Ikhwanweb: What is the position of the movement regarding the last Djibouti agreement between the Alliance for the Liberation of Somalia and the interim government?
Ali Basha Omar: The movement believes that dialogue, negotiations and ending the internal fighting are the only solutions to the Somali problem. Therefore we see that the negotiations and dialogues between the interim government and Alliance, and the approval of consecutive agreements in Djibouti are a positive step in the right direction; a step that requires several other steps to ultimately achieve national accord and social harmony. In fact, the movement had issued a statement on September 15, 2008 in which it emphasized the importance of this agreement and called on the Somali people to support it pointing out that many obstacles will face the execution of this agreement which will require patience, continuous efforts, and responsible behaviour towards the Somali people.
Ikhwanweb: The Horn of Africa has been a tensioned region for several centuries and the collapse of the Somali state has triggered civil wars that in the end led to regional and international interventions into the internal affairs of the area. Do you think there will be an end to this crisis? Can peace possibly be restored to the Horn of Africa?
Ali Basha Omar: Since the last century, Somalia has not enjoyed peace and security. In fact, it has witnessed continuous tension, and regional, international, and local wars triggered by Western colonialism. This tension increased through the cold war and was re-ignited by the weakness and collapse of the Somali state.

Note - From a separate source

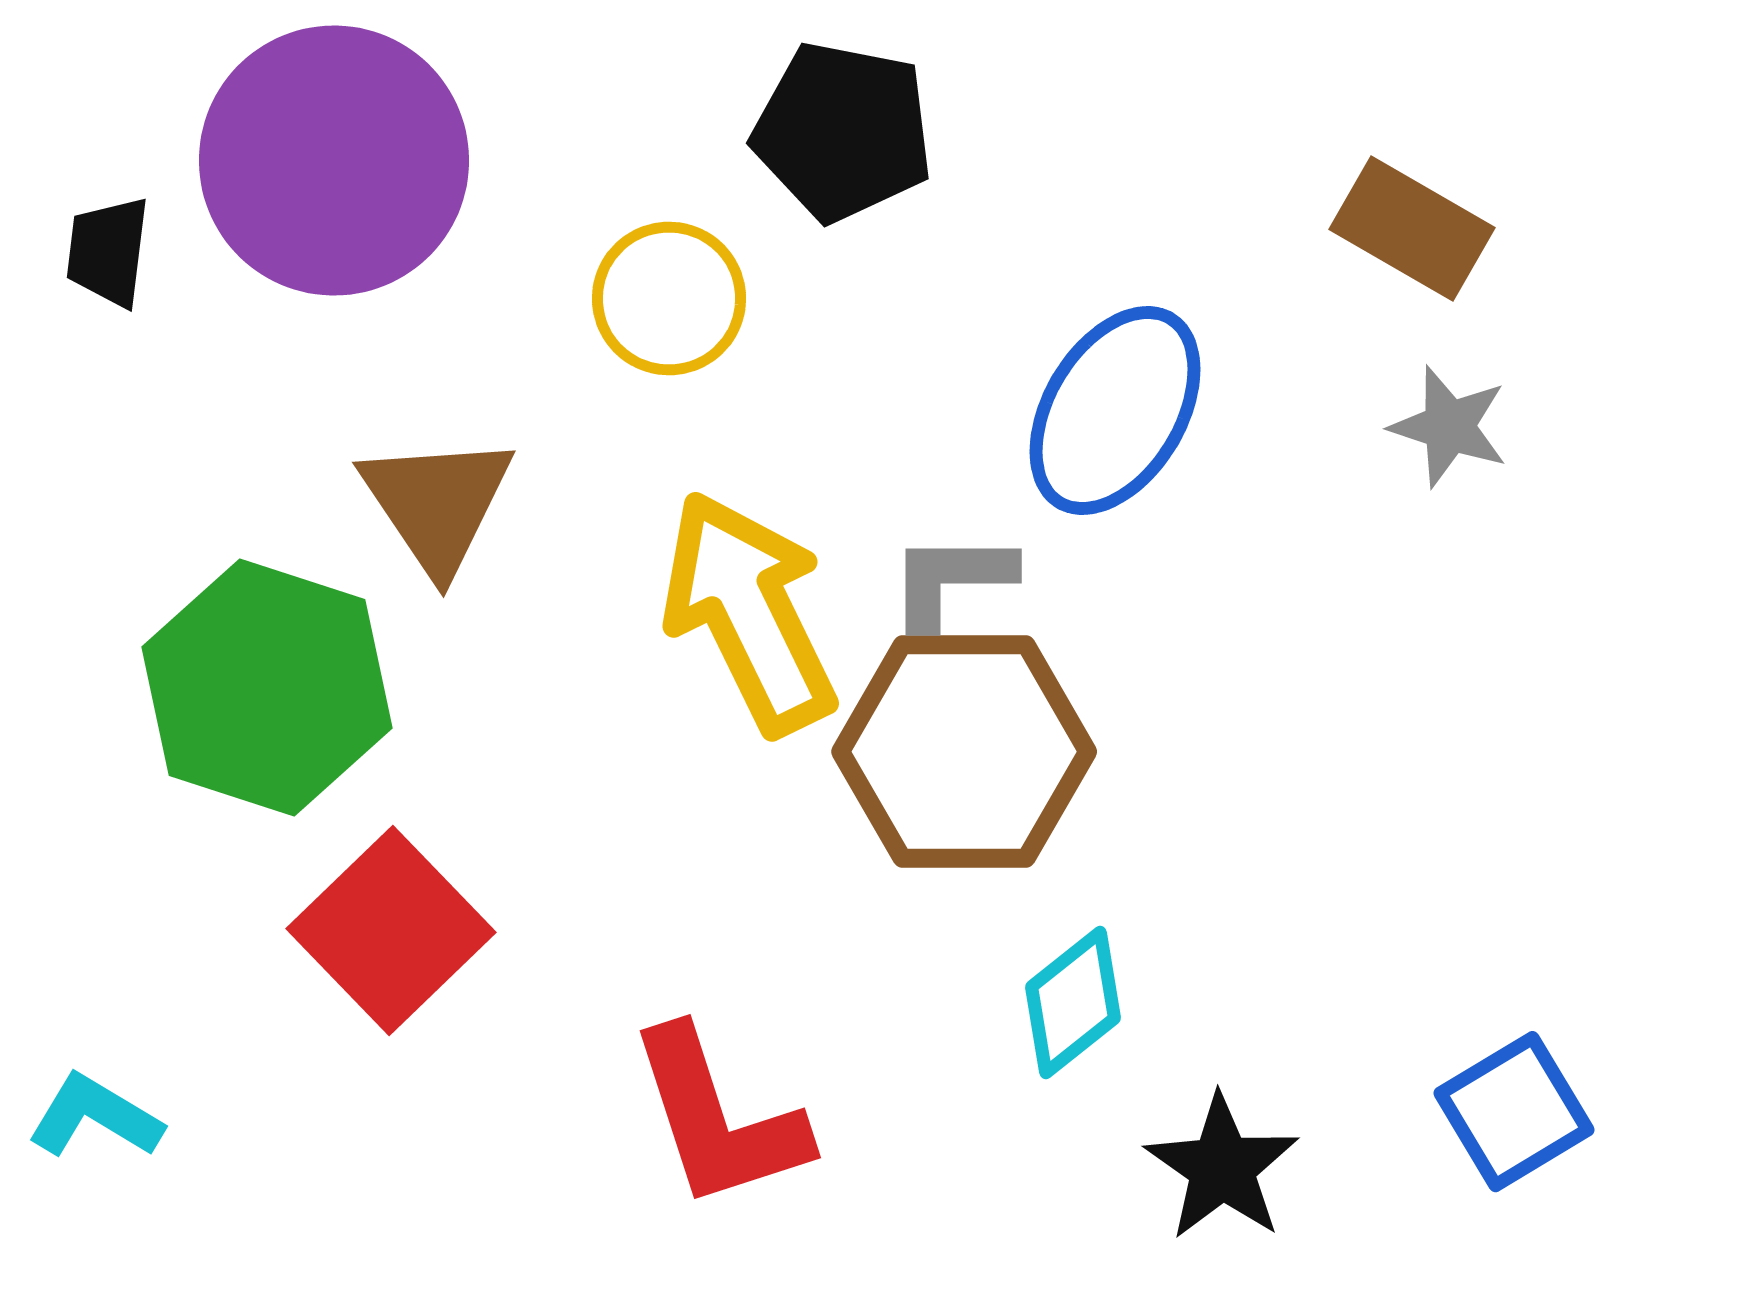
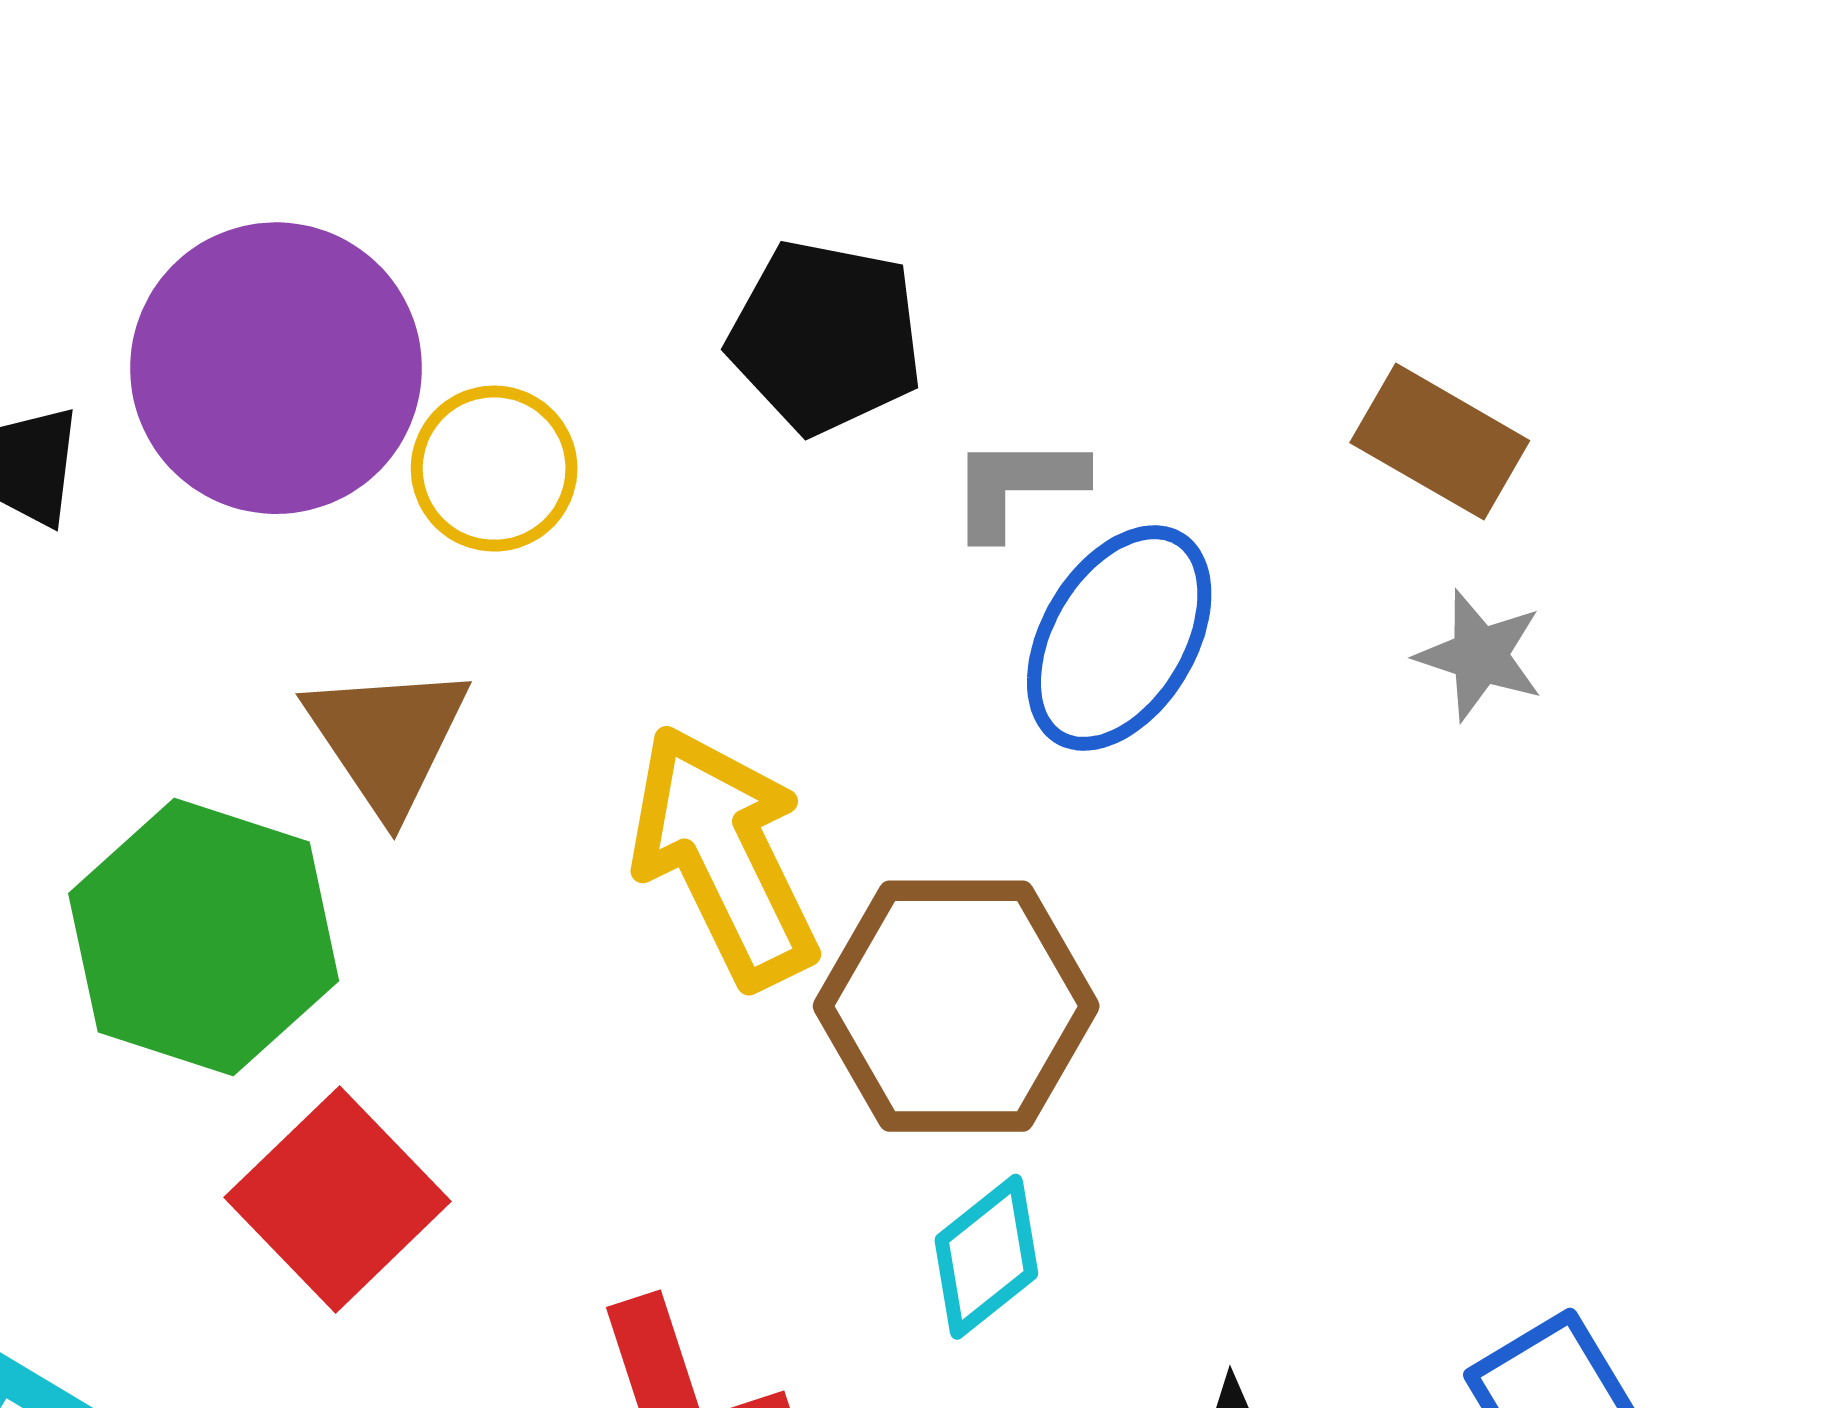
yellow circle: (669, 299) -> (494, 469), moved
gray L-shape: (951, 580) -> (1017, 486), moved
cyan diamond: (1073, 1003) -> (986, 1257), moved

The Somali people have failed to rebuild their country for two decades because the civil wars had exhausted the society”s strengths, energies, and abilities and the international society did not offer a clear policy that the different international parties could agree upon since the collapse of the Somali state until today, not to mention the regional and international interventions which aggravated the situation and added more fuel to the fire. Despite all that, there is still hope, but it requires extraordinary and unconventional efforts.
First, respecting Somalia and its sovereignty and the unity of its lands on the part of the regional and international forces is a major condition which represents the first step to a peaceful, secure, and developing Horn of Africa.
Second, the presence of an international desire for restoring the Somali state and refusal of the current political vacuum represents the second step and are positive signs and an important message for all the regional intervening parties on one side, and the different Somali factions on the other. Here is where the role of our fellow Arabs and the Arab league come in: to create this international desire and push it forward in the right direction.
Thirdly, Somali people should turn to the approach of understanding, conciliation, and mutual respect if they want to convince the world that they really want a solution to their problems, to see peace and stability in their country, and are serious about rescuing their children from the disasters of war.
Only then can we talk about a peaceful and secure Horn of Africa that gives its people their full rights and a respectable life free of destructive wars which have led the region to experience the worst qualities of life in the world.